Halladay ‘beautiful inside and out’
CLEARWATER, Fla. — Roy Halladay’s family, friends and former teammates spoke of his compassion, his humour, his work ethic, his dedication, even his fearlessness.
But most of all, they spoke of his humanity, how he was an even better person than he was a pitcher. That aspect of Doc Halladay’s personality has shone brightly in the days since the all-star pitcher’s sudden death last week and it did again on Tuesday.
At the celebration of Halladay’s life at Spectrum Field — the spring training ball park of the Philadelphia Phillies — tears and laughter intermixed, often at the same time, as people close to the former Toronto Blue Jays and Phillies ace spoke tearfully about the man they lost on Nov. 7 when his plane crashed into the Gulf of Mexico off the coast of Florida.
“He was awe-striking. He was beautiful inside and out,” Halladay’s widow Brandy said through tears as she addressed the gathering. “When he spoke, people listened. And I really hope I can find the right words to be able express how I’m feeling and to honour the man I’m still lucky enough to call my husband.”
Along with his father Roy Halladay Jr. and Brandy, no one spoke more lovingly than former Jays teammate Chris Carpenter, who recalled the time they went fishing in the jungles of Brazil.
“One of the days we went fishing, it was like 100 degrees out and he wanted to jump into the Amazon river.
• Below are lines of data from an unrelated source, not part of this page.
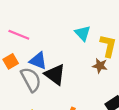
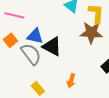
brown star: (100, 66) -> (91, 33), size x1.6

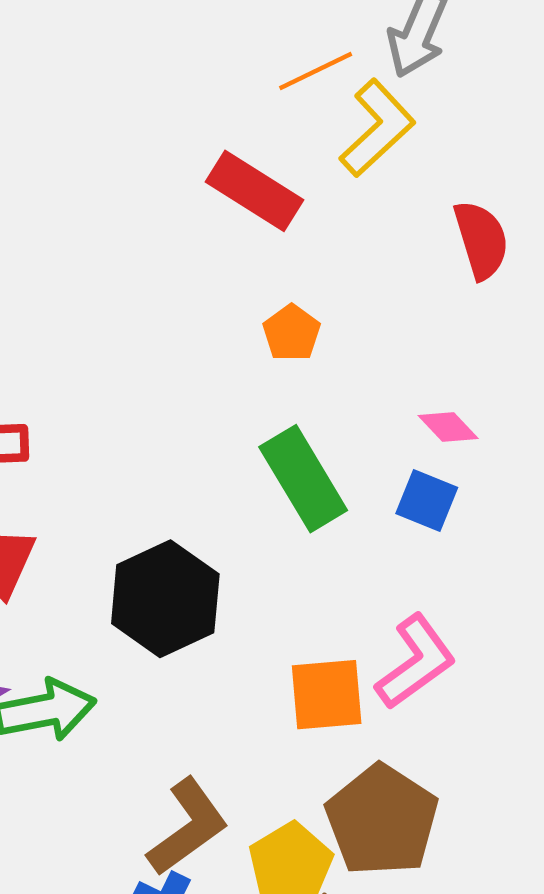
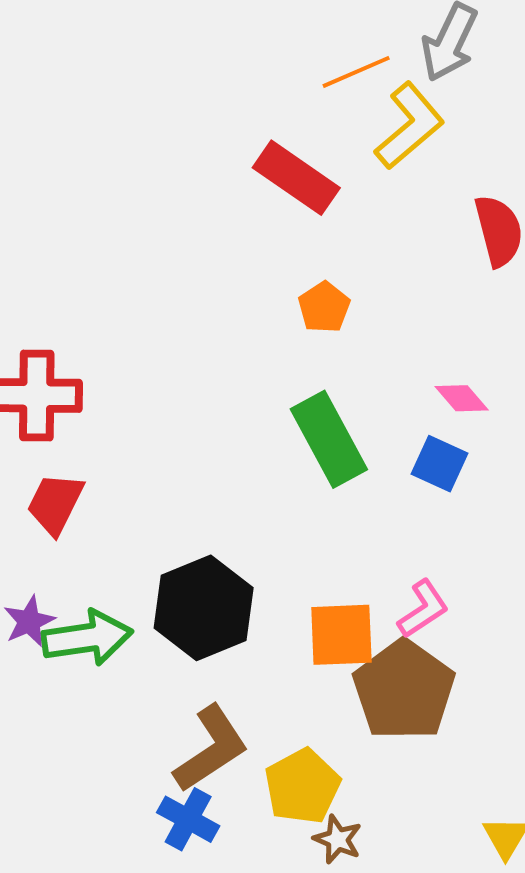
black hexagon: (165, 599) -> (204, 608), moved
pink L-shape: (416, 662) -> (423, 609), size x0.7
brown pentagon: (382, 820) -> (404, 690), moved

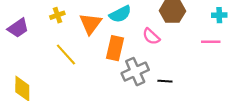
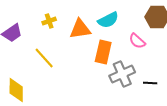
orange triangle: (90, 24) -> (80, 29), turned 45
yellow line: (66, 55) -> (44, 58), moved

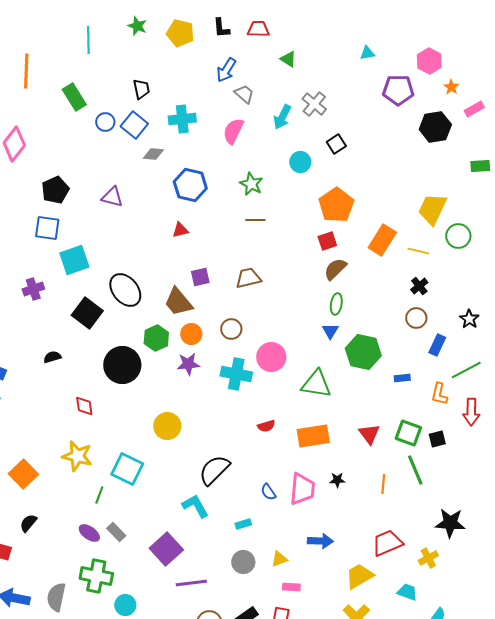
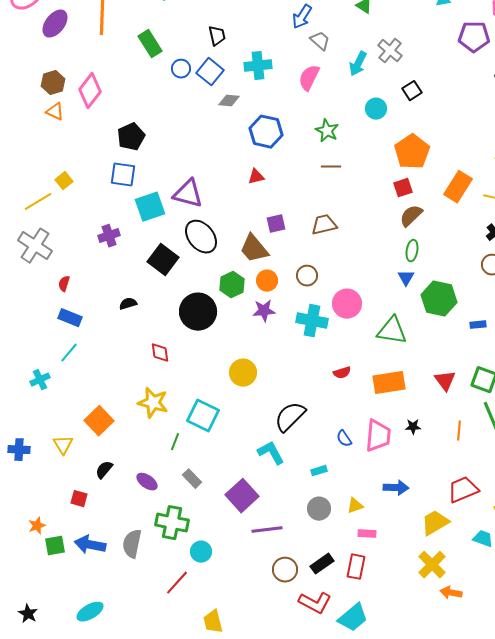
purple triangle: (112, 197) -> (188, 194), moved, size x1.4
purple ellipse: (89, 533) -> (147, 482), moved

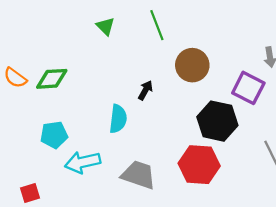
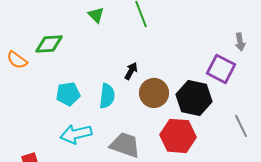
brown circle: (192, 65) -> (154, 93), moved
green diamond: (52, 79) -> (49, 44), moved
cyan pentagon: (54, 135) -> (68, 94), moved

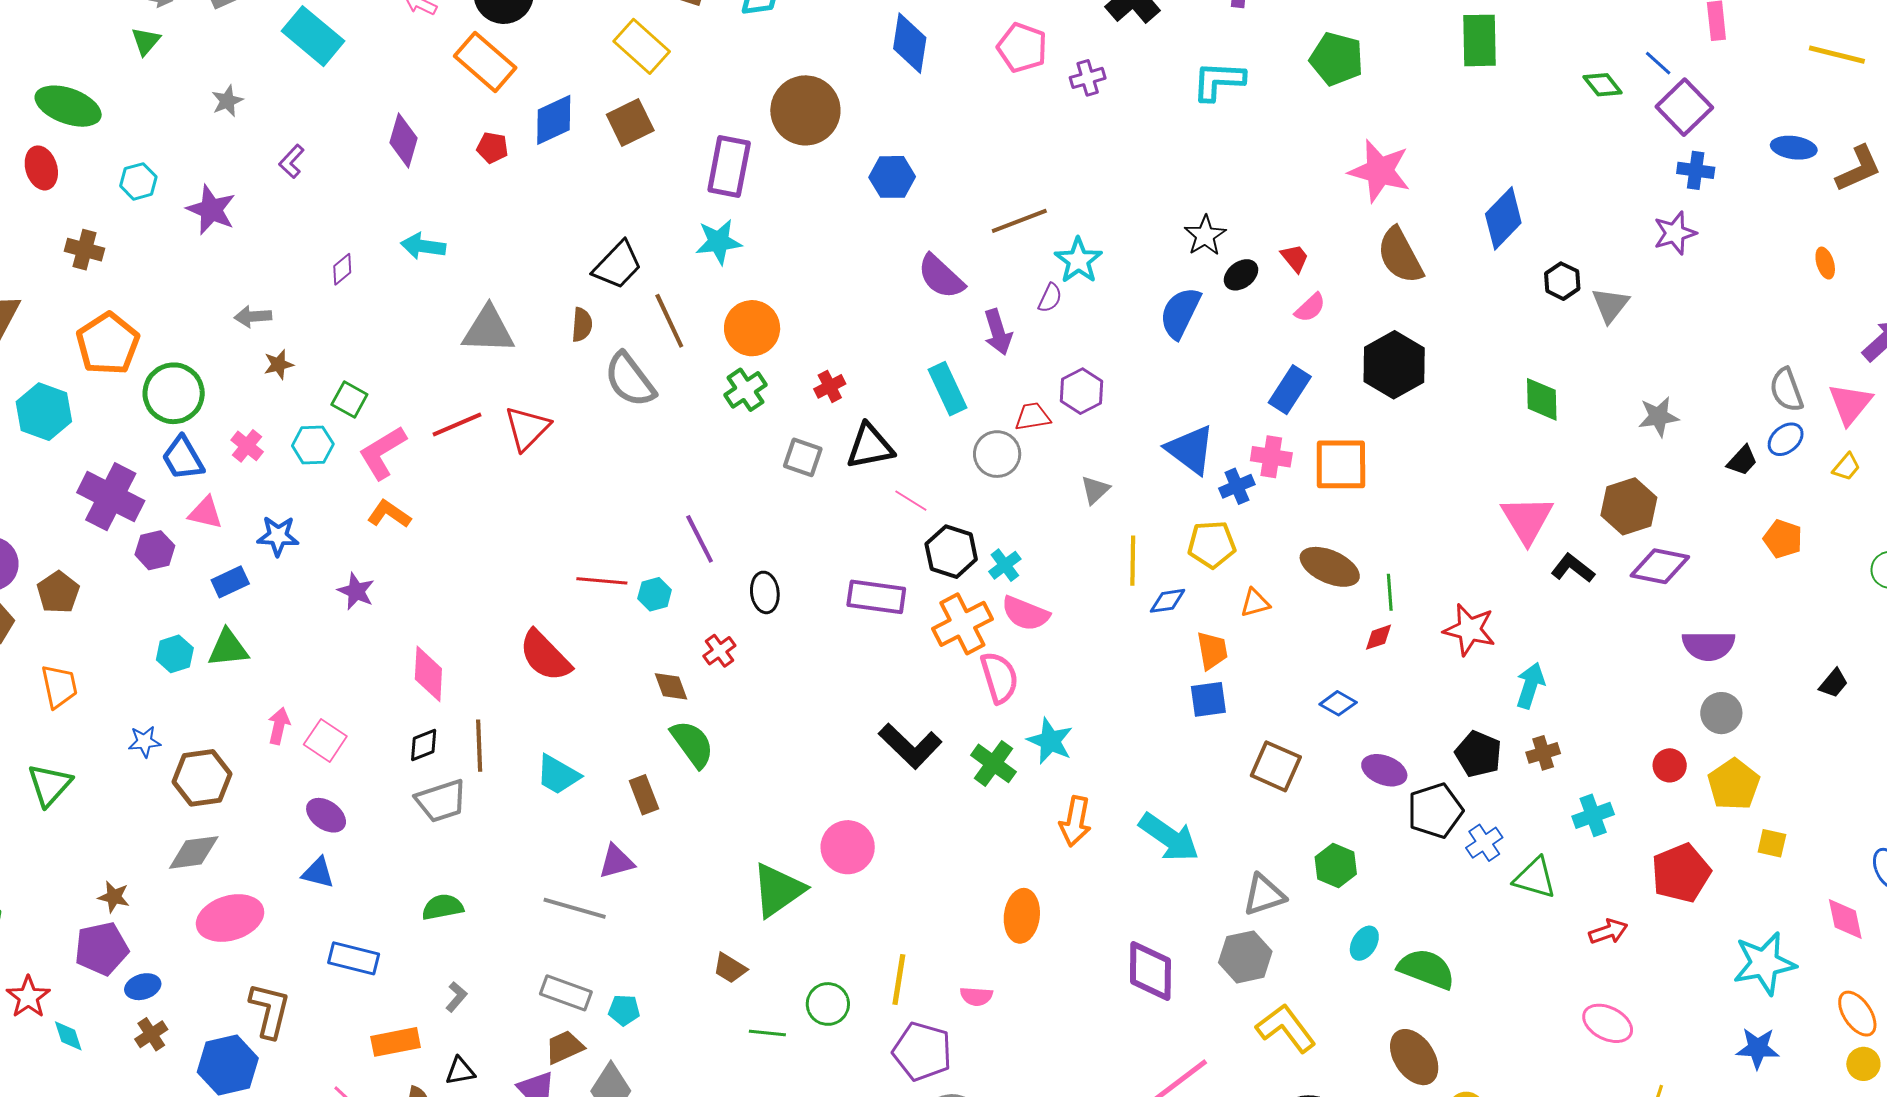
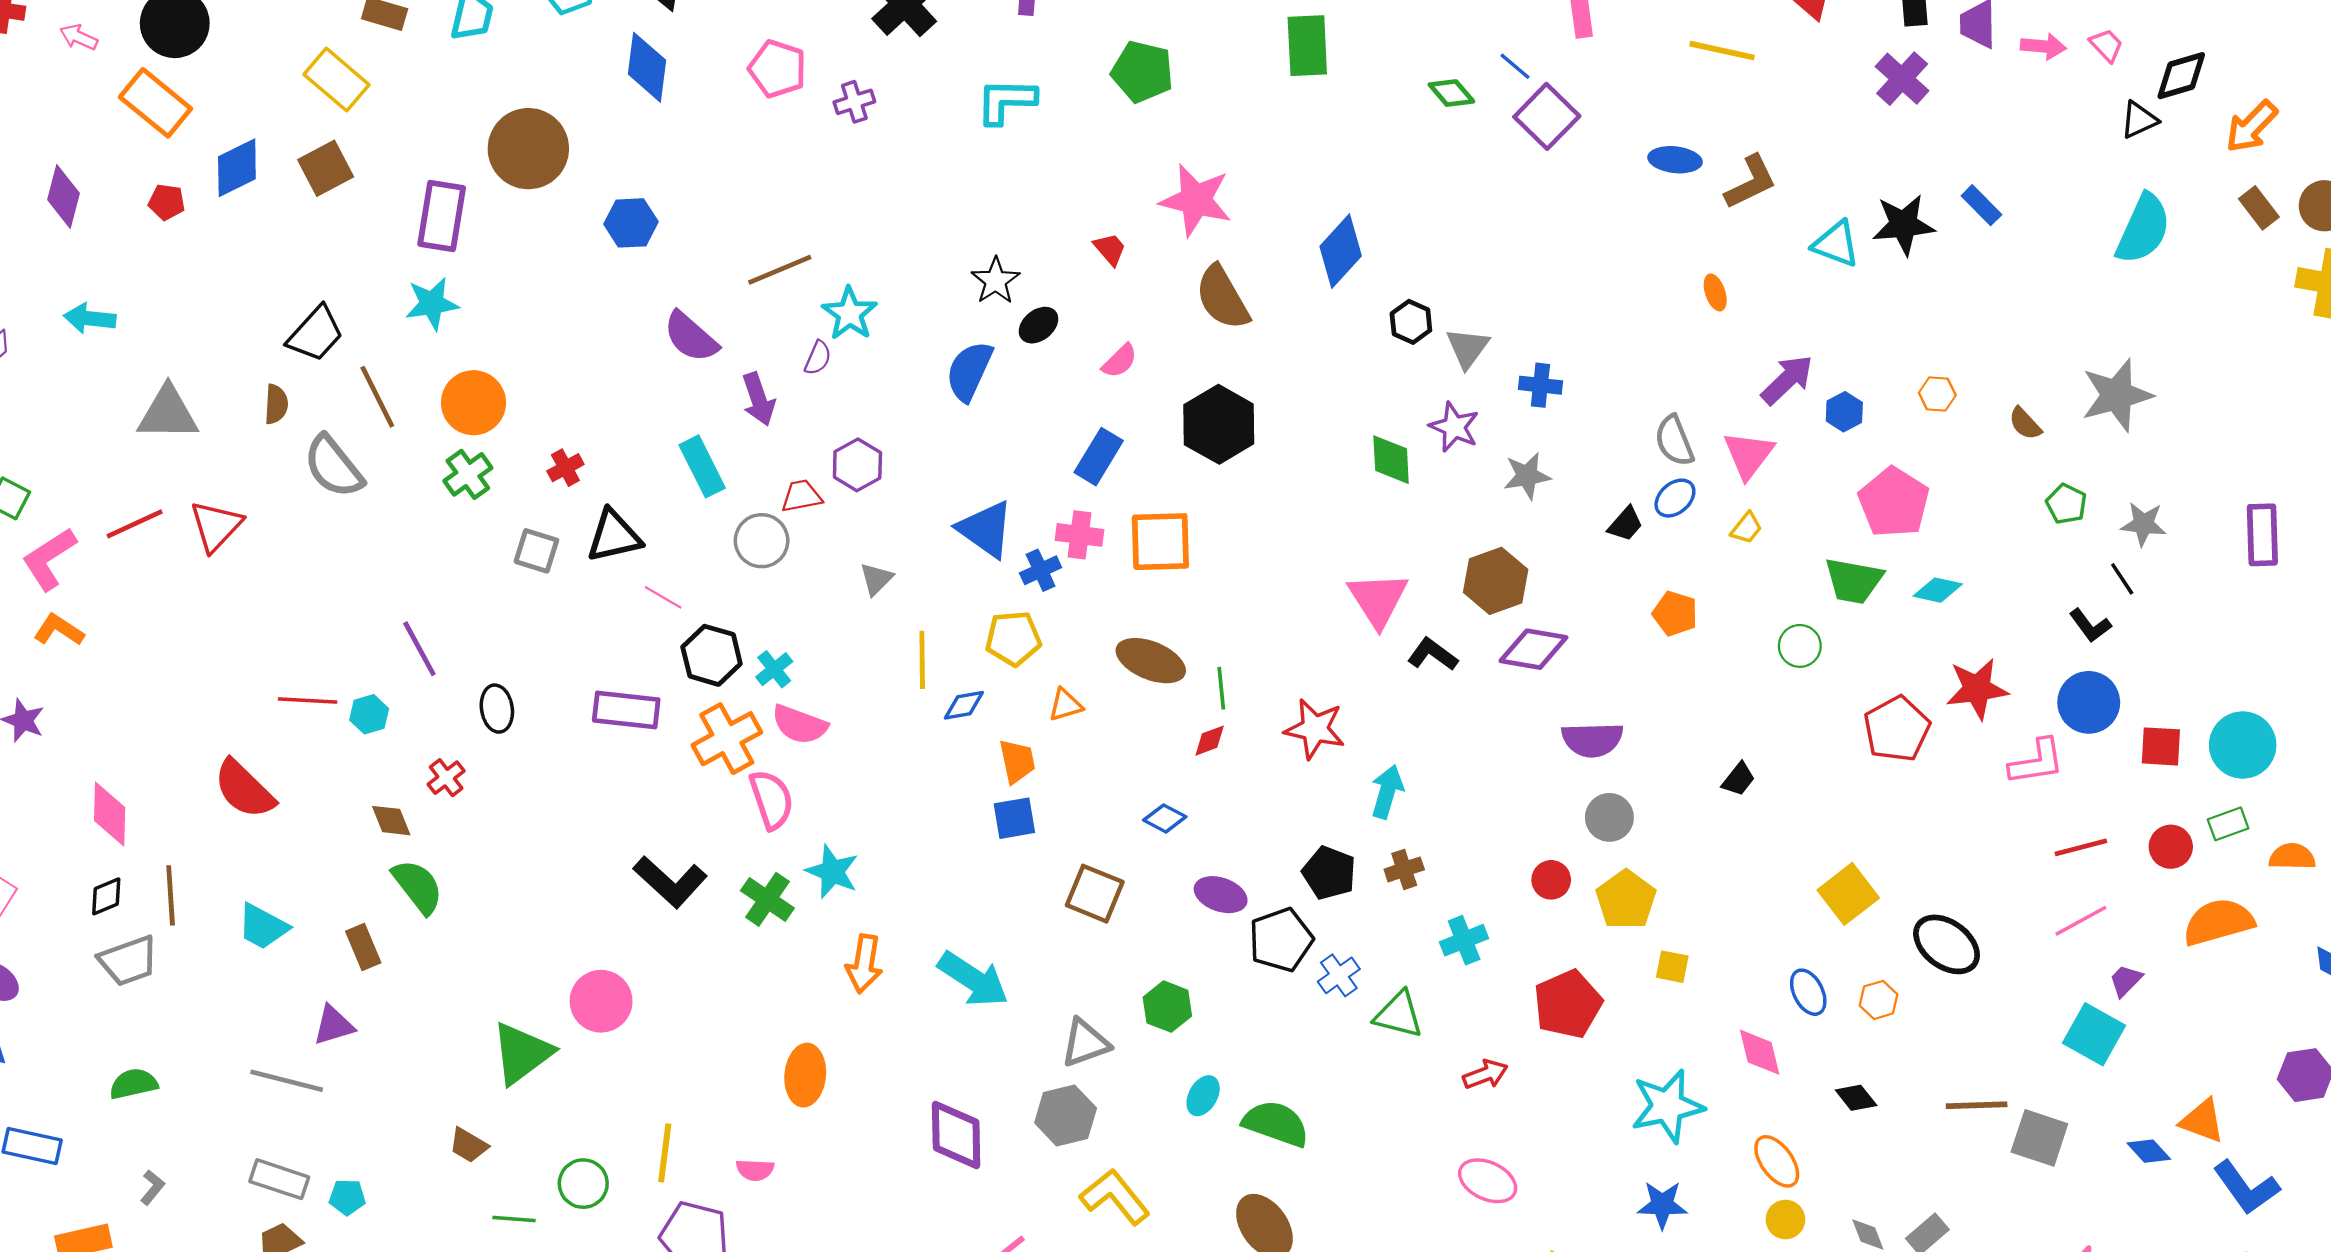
blue cross: (1696, 170) -> (1540, 385), moved
purple star: (1675, 233) -> (1454, 427), moved, turned -30
red trapezoid: (1295, 258) -> (1110, 249), moved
Remember, we’re in the jungle,” Carpenter said. “The water is as clear as a cup of coffee and we’ve been catching piranhas all day. I looked at him and said, ‘You’re freaking nuts.’ He said, ‘I know, but we can say we swam in the Amazon river and who do we know that can say that?’
“Before I knew it, Doc belly flopped into that coffee-coloured water. He proceeded to backstroke around,” added Carpenter, who jumped in as well before they climbed out and hoisted a beer to celebrate.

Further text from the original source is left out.